Une première somme de 20 millions d'euros réunie pour les victimes de pédocriminalité dans l'Eglise
Les vingt millions d'euros annoncés ont été récoltés: le Selam, le fonds recueillant les contributions des évêques et diocèses, a réuni la première somme nécessaire pour indemniser les victimes de pédocriminalité dans l'Eglise souhaitant une réparation financière.
"C'est le premier acte. L'Eglise est au rendez-vous de ce qu'elle a annoncé", a affirmé mardi à l'AFP Gilles Vermot-Desroches, président du Fonds de secours et de lutte contre les abus sur mineurs (Selam).

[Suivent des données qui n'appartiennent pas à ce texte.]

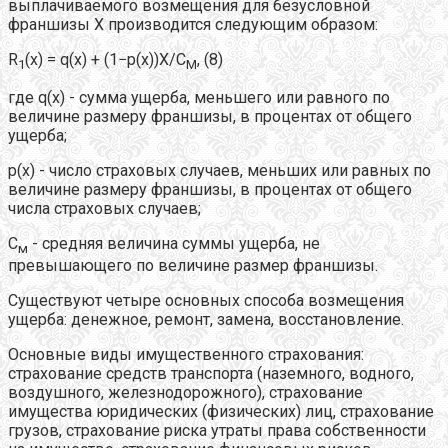
выплачиваемого возмещения для безусловной
франшизы X производится следующим образом:
R
(x) = q(x) + (1−p(x))X/C
, (8)
1
M
где q(x) - сумма ущерба, меньшего или равного по
величине размеру франшизы, в процентах от общего
ущерба;
р(x) - число страховых случаев, меньших или равных по
величине размеру франшизы, в процентах от общего
числа страховых случаев;
C
- средняя величина суммы ущерба, не
м
превышающего по величине размер франшизы.
Существуют четыре основных способа возмещения
ущерба: денежное, ремонт, замена, восстановление.
Основные виды имущественного страхования:
страхование средств транспорта (наземного, водного,
воздушного, железнодорожного), страхование
имущества юридических (физических) лиц, страхование
грузов, страхование риска утраты права собственности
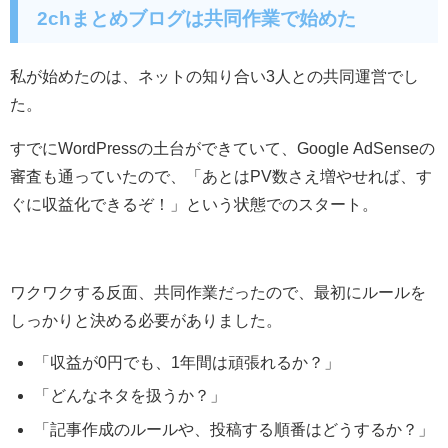
2chまとめブログは共同作業で始めた
私が始めたのは、ネットの知り合い3人との共同運営でし
た。
すでにWordPressの土台ができていて、Google AdSenseの
審査も通っていたので、「あとはPV数さえ増やせれば、す
ぐに収益化できるぞ！」という状態でのスタート。
ワクワクする反面、共同作業だったので、最初にルールを
しっかりと決める必要がありました。
「収益が0円でも、1年間は頑張れるか？」
「どんなネタを扱うか？」
「記事作成のルールや、投稿する順番はどうするか？」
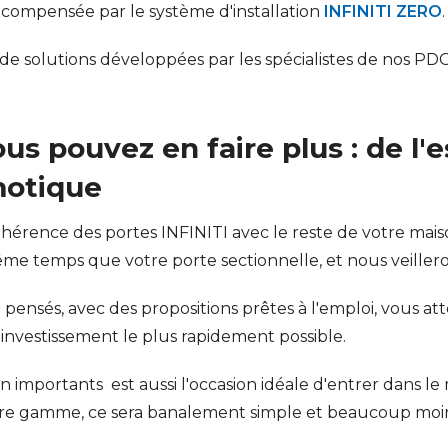
t compensée par le système d'installation
INFINITI ZERO
.
e solutions développées par les spécialistes de nos PDG
ous pouvez en faire plus : de l'
motique
ohérence des portes INFINITI avec le reste de votre ma
me temps que votre porte sectionnelle, et nous veillerons
 pensés, avec des propositions prêtes à l'emploi, vous 
nvestissement le plus rapidement possible.
on importants est aussi l'occasion idéale d'entrer dans 
otre gamme, ce sera banalement simple et beaucoup moi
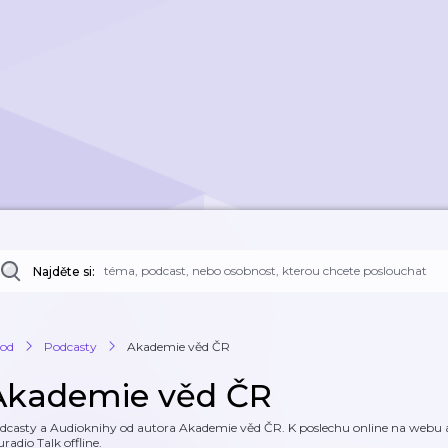
Najděte si:
od
Podcasty
Akademie věd ČR
Akademie věd ČR
dcasty a Audioknihy od autora Akademie věd ČR. K poslechu online na webu a k
uradio Talk offline.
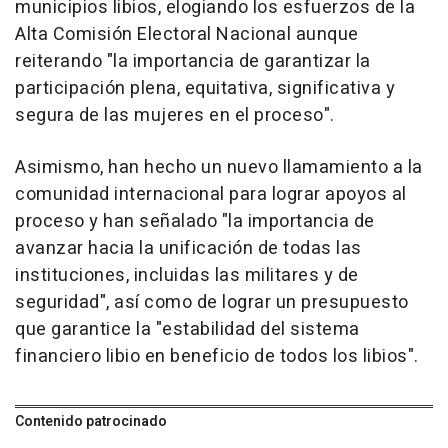
municipios libios, elogiando los esfuerzos de la
Alta Comisión Electoral Nacional aunque
reiterando "la importancia de garantizar la
participación plena, equitativa, significativa y
segura de las mujeres en el proceso".
Asimismo, han hecho un nuevo llamamiento a la
comunidad internacional para lograr apoyos al
proceso y han señalado "la importancia de
avanzar hacia la unificación de todas las
instituciones, incluidas las militares y de
seguridad", así como de lograr un presupuesto
que garantice la "estabilidad del sistema
financiero libio en beneficio de todos los libios".
Contenido patrocinado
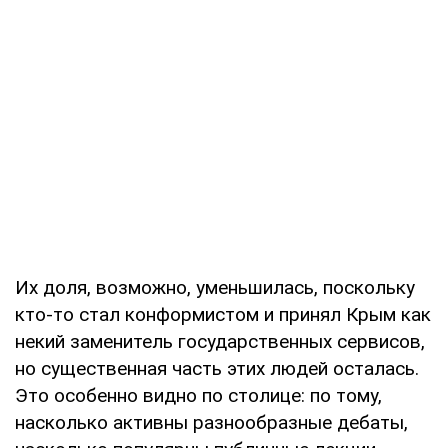
Их доля, возможно, уменьшилась, поскольку
кто-то стал конформистом и принял Крым как
некий заменитель государственных сервисов,
но существенная часть этих людей осталась.
Это особенно видно по столице: по тому,
насколько активны разнообразные дебаты,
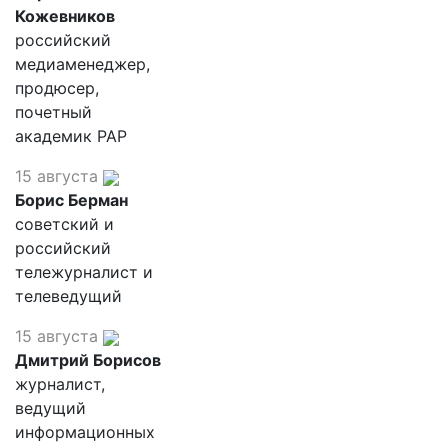
Кожевников
российский
медиаменеджер,
продюсер,
почетный
академик РАР
15 августа
Борис Берман
советский и
российский
тележурналист и
телеведущий
15 августа
Дмитрий Борисов
журналист,
ведущий
информационных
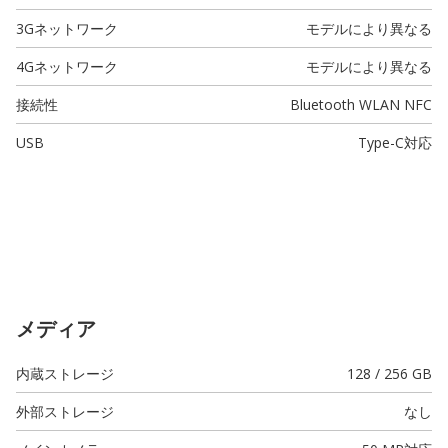
3Gネットワーク
モデルにより異なる
4Gネットワーク
モデルにより異なる
接続性
Bluetooth WLAN NFC
USB
Type-C
対応
メディア
内蔵ストレージ
128 / 256 GB
外部ストレージ
なし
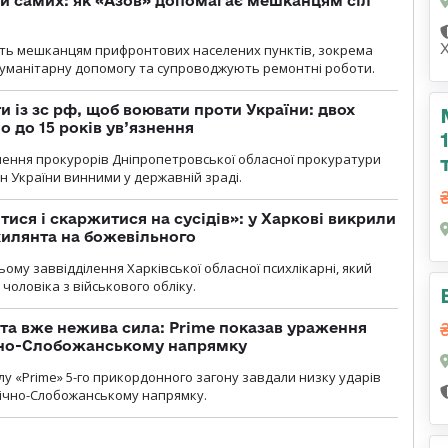
й самих: як «Азов» допомагає мешканцям сіл
ють мешканцям прифронтових населених пунктів, зокрема
гуманітарну допомогу та супроводжують ремонтні роботи.
 із зс рф, щоб воювати проти України: двох
 до 15 років ув’язнення
чення прокурорів Дніпропетровської обласної прокуратури
н України винними у державній зраді.
тися і скаржитися на сусідів»: у Харкові викрили
ухилянта на божевільного
ому заввідділення Харківської обласної психлікарні, який
чоловіка з військового обліку.
 та вже нежива сила: Prime показав ураження
ічно-Слобожанському напрямку
у «Prime» 5-го прикордонного загону завдали низку ударів
нічно-Слобожанському напрямку.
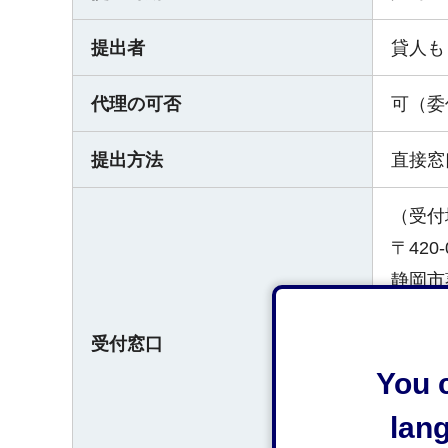
提出者
貸人も
代理の可否
可（委
提出方法
直接窓
（受付
〒420-
静岡市
葵消防
受付窓口
静岡市
［電話］
You c
（受付
lan
平日8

Cette structure chargée de recueillir les fonds, voulue en 2021 par l'Eglise, est gérée par un conseil d'administration d'une vingtaine de membres et présidée par ce laïc, ancien président des Scouts et Guides de France.
Lors d'un conseil d'administration qui s'est tenu lundi, deux premières enveloppes ont été décidées: une première, de "cinq millions d'euros", sera affectée à l"'accompagnement financier" des victimes, selon M. Vermot-Desroches.
Concrètement, les victimes réclamant réparation sous forme financière auprès de l'Instance nationale indépendante de reconnaissance et de réparation (Inirr, en cours de constitution, ndlr) seront indemnisées par le Selam, après transfert de la demande de l'Inirr au Selam et son approbation par ce dernier, a-t-il précisé.
Une autre enveloppe d'"un million" d'euros a aussi été décidée, laquelle sera affectée à des "démarches de prévention et de mémoire" (plaque, lieu de mémoire par exemple), dans les "six mois", a-t-il précisé.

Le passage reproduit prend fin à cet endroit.